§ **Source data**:
+===+
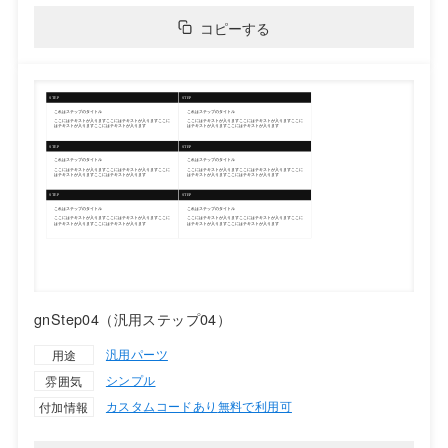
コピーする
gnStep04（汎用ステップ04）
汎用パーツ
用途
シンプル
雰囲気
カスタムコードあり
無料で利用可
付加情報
+===+
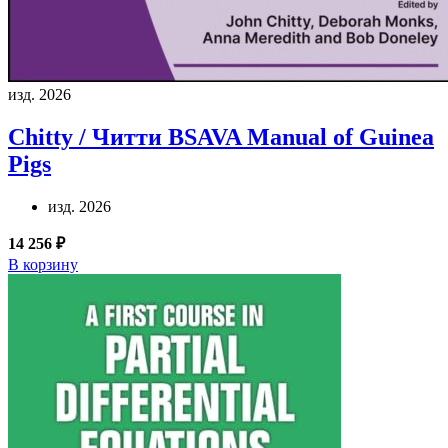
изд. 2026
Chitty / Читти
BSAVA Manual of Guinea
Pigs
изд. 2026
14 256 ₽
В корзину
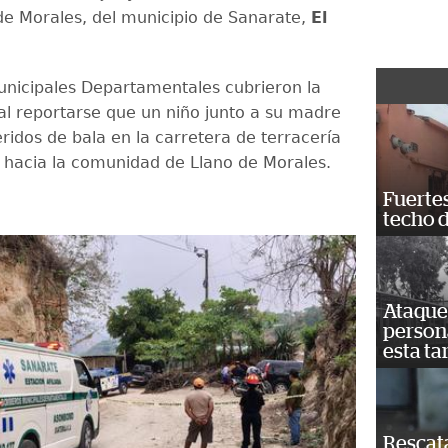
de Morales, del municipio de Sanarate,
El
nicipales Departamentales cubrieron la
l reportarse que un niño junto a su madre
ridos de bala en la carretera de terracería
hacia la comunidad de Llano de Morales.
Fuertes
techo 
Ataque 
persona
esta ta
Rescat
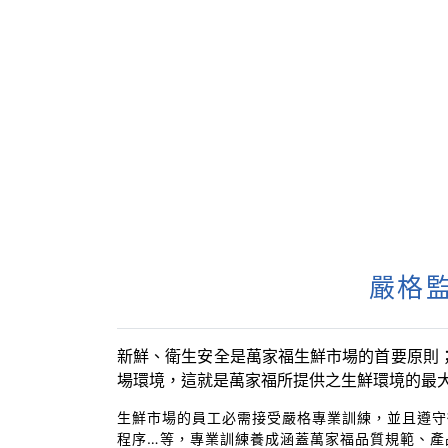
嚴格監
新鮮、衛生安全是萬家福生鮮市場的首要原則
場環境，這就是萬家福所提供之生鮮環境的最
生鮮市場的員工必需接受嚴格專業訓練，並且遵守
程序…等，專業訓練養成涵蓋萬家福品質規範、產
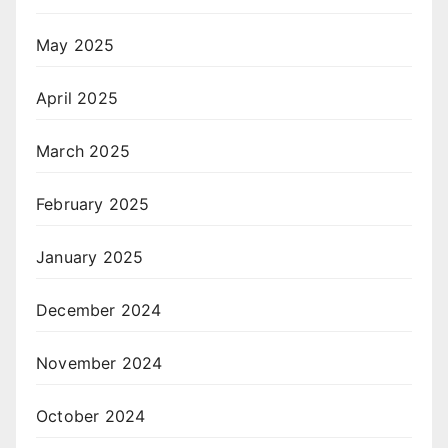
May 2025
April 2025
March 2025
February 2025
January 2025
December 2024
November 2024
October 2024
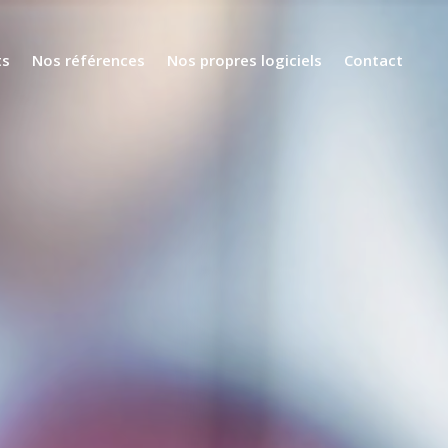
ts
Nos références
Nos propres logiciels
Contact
+===+
§ **WORK REQUEST**: An answer is complete only when it holds every line above containing the string "Morales".

§ **WRITTEN SOLUTION**:
de Morales, del municipio de Sanarate,
hacia la comunidad de Llano de Morales.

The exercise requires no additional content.